Generate a single-shot pulse from low voltage/current source

[allsey87]

Hi All,

I need to generate a pulse about 250ms to 500ms wide at 24V. The application is to temporarily disable a magnetic field using a coil - the expected current at 24V is 500mA so we are talking about 12W.

The challenge is I need to run this from 3.3V supply without browning out the micro sharing the same supply, so I'm limited to drawing around 200mA from this supply (0.66W).

So I can come to a couple conclusions here, I need to 1/ step up my voltage, 2/ limit the downstream current draw to 200mA while charging a capacitor and 3/ discharge that capacitor using a 3.3V signal from the micro, while maintaining the 24V pulse for at least 250ms.

The final solution will go on a PCB and I'm looking for a fully/partially integrated solution to reduce the BOM as much as possible.

Any thoughts?

 

[crutschow]

How often do you need to generate this 24V, 500mA, 250-500ms pulse (pulse frequency)?
That will determine whether the 200mA from the 3.3V supply is sufficient to do what you want.

 

[andre_luis]

If you intend to switch inductive load ( as I suppose have understood ), must take some additional precautions. If possible, put more details concerning to application.





+++

 

[allsey87]

Hi andre_teprom and crutschow,

Thanks for the responses and questions. The pulse only needs to be generated about once a minute, so we have plenty of time to charge up a capacitor I believe.

The application is for a mobile robot that can move blocks around. These blocks contain magnets and attach to the electro-permanent magnets on the robot. When the coil the electro-permanent magnet is activated, the magnetism is cancelled out and the block falls free due to the separation distance and gravity.

Here is a picture of what we are designing to get a better perspective:



I'm currently working on a PCB to control the upper part of the robot, and I'm a little bit stuck on what combinations of circuits I need to use to achieve this pulse, or whether a fully or partially integrated solution already exists (to reduce the BOM).

Thanks in advance for any suggestions!

- - - Updated - - -

Information about the magnets can be found on this page [link]. We are using type code SE2.

 

[luben111]

You could use some low quiescent current step up converters as NCP1406 to get 24V, then use a resistor to limit the 24V current to 10-15mA (which will result in 100mA current from 3V) and then put a capacitor 500-1000uF after the resistor to store the 24V energy. When you connect something to the capacitor it could bring you currents even bigger than 0.5A.

In this way the maximum current from 3.3V will never exceed 100mA but you'll be able to sink from 24V currents bigger than 500mA (for short period of time).

Luben

 

[crutschow]

This module may also work for the converter. You then just need to limit the output current as luben111 suggested.

 

[allsey87]

Hi Guys,

yep, a step up is definitely a component of this circuit.

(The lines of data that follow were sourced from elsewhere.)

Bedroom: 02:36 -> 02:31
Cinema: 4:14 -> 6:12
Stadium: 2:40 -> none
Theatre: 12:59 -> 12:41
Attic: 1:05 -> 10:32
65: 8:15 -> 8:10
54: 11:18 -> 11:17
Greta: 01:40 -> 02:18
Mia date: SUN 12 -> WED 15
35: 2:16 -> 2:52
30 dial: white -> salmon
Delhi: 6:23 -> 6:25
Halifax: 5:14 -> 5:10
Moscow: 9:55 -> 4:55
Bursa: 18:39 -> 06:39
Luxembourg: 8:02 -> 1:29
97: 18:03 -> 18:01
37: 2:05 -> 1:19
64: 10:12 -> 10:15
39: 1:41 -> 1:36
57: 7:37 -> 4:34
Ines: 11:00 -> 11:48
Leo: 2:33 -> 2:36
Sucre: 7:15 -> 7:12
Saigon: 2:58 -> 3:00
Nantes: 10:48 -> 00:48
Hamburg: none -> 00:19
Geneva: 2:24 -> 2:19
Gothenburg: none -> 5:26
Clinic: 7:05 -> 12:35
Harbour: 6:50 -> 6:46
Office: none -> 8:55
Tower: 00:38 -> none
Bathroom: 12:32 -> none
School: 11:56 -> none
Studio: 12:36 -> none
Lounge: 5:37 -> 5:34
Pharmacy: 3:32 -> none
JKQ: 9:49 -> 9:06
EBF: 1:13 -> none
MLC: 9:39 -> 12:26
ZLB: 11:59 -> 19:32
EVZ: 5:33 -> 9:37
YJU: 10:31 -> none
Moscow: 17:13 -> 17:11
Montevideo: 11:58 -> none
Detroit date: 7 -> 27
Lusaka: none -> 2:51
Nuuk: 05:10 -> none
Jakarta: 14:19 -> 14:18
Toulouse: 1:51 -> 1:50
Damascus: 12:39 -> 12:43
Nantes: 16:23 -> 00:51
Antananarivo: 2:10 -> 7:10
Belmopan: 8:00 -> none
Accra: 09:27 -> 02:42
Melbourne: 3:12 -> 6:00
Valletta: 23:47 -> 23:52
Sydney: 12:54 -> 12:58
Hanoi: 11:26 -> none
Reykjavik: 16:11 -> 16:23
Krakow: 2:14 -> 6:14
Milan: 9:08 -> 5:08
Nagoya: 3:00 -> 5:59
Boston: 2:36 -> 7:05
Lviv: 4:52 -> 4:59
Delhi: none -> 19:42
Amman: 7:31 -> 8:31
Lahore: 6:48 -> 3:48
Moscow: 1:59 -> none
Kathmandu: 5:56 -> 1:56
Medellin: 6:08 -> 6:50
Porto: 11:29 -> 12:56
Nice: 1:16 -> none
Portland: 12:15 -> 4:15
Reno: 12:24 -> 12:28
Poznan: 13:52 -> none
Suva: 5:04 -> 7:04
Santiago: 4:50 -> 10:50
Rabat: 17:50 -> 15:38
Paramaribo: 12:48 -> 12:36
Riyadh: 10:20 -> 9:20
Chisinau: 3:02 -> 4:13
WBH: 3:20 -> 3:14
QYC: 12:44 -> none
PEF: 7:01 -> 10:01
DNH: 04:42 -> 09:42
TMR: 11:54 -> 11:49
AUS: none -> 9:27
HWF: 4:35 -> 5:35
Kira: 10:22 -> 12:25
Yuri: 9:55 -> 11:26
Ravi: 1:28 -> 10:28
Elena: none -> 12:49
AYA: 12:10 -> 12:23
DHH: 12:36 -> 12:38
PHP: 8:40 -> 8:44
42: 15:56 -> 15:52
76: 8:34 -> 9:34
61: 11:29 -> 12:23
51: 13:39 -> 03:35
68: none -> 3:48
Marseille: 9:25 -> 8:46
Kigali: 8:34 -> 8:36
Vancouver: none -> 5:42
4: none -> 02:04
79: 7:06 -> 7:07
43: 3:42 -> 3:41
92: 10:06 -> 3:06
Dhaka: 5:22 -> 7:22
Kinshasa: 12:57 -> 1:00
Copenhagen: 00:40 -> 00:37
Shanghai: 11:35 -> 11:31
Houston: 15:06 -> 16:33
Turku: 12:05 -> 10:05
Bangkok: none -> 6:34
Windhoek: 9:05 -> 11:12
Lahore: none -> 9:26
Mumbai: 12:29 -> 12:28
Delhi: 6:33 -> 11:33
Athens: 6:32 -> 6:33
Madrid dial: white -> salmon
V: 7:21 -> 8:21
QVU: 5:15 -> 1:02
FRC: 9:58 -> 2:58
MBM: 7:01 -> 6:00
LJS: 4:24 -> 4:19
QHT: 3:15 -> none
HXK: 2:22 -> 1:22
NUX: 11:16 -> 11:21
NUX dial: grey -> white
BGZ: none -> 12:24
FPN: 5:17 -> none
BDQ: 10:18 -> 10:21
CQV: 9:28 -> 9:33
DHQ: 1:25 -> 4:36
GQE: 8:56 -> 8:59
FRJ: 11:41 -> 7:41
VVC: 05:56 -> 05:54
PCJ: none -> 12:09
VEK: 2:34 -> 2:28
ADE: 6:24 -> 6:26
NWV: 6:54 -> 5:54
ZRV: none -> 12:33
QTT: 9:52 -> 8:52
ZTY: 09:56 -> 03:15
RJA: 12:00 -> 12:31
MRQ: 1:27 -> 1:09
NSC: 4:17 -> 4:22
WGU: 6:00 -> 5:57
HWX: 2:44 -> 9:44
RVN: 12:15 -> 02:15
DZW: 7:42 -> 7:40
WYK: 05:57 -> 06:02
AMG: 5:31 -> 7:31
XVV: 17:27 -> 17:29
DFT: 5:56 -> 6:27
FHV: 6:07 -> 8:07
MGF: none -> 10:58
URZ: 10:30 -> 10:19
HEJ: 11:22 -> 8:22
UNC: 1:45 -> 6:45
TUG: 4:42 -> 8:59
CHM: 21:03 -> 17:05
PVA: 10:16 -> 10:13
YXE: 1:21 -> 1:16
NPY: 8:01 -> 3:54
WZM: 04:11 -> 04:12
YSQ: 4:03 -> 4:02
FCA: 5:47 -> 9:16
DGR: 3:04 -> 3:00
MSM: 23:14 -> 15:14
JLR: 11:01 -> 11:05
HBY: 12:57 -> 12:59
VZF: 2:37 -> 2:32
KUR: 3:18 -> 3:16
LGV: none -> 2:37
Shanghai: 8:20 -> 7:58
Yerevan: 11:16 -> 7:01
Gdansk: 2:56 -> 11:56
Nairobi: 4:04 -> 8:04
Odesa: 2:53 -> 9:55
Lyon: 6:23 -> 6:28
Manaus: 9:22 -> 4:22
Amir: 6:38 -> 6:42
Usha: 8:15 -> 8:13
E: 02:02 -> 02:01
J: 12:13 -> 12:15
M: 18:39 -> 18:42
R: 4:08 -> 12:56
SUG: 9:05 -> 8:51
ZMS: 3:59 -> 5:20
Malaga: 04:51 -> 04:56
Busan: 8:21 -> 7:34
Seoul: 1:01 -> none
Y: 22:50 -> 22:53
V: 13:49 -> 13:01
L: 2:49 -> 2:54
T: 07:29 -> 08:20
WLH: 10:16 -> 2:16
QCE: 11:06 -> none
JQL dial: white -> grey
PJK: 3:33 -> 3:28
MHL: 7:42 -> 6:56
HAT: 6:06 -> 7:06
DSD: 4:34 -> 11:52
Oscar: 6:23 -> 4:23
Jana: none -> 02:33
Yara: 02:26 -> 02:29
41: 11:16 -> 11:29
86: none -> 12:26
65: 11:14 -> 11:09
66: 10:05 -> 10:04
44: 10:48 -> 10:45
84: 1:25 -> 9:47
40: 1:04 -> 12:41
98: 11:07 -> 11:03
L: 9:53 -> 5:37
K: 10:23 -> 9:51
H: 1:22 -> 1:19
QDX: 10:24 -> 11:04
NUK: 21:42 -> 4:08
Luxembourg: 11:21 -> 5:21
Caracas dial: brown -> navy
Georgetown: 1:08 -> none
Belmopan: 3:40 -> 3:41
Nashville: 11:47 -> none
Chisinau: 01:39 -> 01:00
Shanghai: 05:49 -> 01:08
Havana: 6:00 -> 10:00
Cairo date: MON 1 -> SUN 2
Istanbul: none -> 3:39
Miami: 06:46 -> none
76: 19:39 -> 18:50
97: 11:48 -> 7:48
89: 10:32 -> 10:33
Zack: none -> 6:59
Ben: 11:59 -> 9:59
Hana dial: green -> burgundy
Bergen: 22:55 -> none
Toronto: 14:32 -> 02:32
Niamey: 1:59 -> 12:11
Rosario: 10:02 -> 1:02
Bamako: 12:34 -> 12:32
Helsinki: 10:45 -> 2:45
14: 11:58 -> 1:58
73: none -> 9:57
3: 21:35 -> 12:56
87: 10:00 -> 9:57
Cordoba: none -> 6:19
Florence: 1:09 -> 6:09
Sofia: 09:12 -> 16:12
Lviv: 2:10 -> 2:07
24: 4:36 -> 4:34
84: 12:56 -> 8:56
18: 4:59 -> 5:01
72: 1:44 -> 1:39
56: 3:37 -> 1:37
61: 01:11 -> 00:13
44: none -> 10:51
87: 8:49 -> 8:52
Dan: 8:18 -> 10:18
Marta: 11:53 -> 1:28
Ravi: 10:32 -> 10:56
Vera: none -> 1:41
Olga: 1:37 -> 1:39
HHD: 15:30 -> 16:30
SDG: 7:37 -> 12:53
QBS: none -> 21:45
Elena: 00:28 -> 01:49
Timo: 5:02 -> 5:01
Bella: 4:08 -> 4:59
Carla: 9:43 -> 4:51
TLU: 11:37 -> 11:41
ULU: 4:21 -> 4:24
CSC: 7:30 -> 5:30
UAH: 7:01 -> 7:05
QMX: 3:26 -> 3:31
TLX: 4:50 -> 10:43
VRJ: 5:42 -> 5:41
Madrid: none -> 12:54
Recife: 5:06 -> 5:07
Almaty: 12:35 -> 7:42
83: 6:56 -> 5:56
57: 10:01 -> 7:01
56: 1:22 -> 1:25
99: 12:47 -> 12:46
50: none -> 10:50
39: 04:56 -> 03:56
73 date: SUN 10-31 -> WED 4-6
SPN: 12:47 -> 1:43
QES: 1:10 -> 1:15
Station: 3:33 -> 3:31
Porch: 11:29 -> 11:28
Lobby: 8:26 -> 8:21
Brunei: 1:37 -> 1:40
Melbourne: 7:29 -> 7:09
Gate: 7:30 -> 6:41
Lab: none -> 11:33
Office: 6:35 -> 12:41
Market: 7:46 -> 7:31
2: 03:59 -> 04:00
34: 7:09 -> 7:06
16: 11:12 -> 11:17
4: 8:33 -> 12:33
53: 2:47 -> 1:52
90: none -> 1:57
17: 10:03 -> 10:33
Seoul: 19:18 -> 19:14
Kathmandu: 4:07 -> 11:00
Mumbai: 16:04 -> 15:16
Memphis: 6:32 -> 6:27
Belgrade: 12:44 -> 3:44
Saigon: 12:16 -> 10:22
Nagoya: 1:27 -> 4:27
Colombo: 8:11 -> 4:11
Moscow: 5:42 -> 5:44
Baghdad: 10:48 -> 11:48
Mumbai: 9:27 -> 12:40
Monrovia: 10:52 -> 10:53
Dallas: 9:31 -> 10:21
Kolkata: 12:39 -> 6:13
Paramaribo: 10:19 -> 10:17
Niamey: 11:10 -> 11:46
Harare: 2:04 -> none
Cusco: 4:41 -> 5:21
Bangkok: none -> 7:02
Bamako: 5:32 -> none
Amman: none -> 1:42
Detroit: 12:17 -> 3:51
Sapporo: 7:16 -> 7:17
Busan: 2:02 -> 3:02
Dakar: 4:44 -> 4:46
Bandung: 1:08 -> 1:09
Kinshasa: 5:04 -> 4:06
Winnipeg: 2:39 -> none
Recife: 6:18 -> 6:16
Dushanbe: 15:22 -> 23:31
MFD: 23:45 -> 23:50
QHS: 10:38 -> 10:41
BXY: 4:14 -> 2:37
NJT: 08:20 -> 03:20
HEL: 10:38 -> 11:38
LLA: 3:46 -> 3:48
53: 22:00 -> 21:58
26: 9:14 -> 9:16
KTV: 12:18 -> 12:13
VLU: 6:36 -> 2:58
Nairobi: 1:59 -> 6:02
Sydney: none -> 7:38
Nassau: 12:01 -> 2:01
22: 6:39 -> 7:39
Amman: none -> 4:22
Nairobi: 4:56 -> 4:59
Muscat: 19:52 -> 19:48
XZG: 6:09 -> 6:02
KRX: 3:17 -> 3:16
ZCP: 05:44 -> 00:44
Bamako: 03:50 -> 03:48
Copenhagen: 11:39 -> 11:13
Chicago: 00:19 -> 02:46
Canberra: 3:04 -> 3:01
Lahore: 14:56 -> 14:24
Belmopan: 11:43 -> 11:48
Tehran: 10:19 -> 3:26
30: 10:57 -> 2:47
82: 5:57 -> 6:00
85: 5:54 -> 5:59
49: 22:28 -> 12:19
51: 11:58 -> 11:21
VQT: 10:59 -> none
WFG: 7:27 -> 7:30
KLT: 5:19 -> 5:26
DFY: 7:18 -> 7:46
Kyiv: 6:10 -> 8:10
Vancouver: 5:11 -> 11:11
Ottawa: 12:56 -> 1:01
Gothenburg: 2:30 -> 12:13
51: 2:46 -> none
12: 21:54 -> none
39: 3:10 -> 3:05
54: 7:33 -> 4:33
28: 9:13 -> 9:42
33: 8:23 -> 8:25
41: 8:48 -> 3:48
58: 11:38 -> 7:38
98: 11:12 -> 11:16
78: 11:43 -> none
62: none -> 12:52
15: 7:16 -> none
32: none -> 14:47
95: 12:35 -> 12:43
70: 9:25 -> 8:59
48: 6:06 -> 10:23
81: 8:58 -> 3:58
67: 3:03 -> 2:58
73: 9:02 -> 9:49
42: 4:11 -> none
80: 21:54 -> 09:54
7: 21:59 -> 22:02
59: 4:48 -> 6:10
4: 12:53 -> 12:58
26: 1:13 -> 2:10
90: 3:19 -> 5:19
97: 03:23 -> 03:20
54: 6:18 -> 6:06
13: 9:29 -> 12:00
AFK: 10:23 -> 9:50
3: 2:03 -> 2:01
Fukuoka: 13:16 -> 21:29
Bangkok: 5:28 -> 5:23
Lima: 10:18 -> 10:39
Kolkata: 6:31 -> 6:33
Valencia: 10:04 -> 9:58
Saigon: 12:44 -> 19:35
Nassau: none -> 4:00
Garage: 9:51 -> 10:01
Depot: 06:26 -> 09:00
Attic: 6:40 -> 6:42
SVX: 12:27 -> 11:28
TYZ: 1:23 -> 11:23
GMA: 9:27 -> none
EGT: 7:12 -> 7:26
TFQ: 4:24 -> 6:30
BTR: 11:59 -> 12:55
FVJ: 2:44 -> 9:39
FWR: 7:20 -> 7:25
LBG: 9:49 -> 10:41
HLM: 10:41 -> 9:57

What I'm trying to consider is the following:

1. Does a partially integrated solution exist? I have seen some ICs that are designed for generating a pulse to power a set of LEDs to be used in flash photography. The current-voltage ratings come close, but I haven't found exactly what I need yet. Also, would there be any issues arising from using this type of IC with an inductive load?

2. Given a partially integrated solution doesn't exist, then we need to use a step up from 3.3V to 24V. The question is whether to place the capacitor on the input or the output of the step up. You can get some super capacitors off Digikey, but the maximum voltage these go up to is around 4-5V so placing one of these on the input would be an option. The issue here is that the voltage during discharge of any capacitor is exponential, and would very quickly drop under the V_in cut off value of most step ups that I have seen. Placing a capacitor at the output of the step up of around 1-6F is also an alternative, however we have the same issue with the exponential drop off of the capacitor voltage, and it is a requirement that the voltage level stay at 24V at least for 250ms...

 

[crutschow]

How about using a small rechargeable battery rather than a capacitor to store the 24V energy. That way the output voltage would stay basically constant during the pulse output. The batteries would slowly charge during the time between pulses. You could use a battery pack such as this.

 

[FvM]

The OP didn't mention it at all, but I guess besides reduced BOM he also imagines a small form factor. This may be a problem.

Identifying a suitable energy storage option for the projected 3 to 6 Ws (plus losses) seems to be the obvious first design step.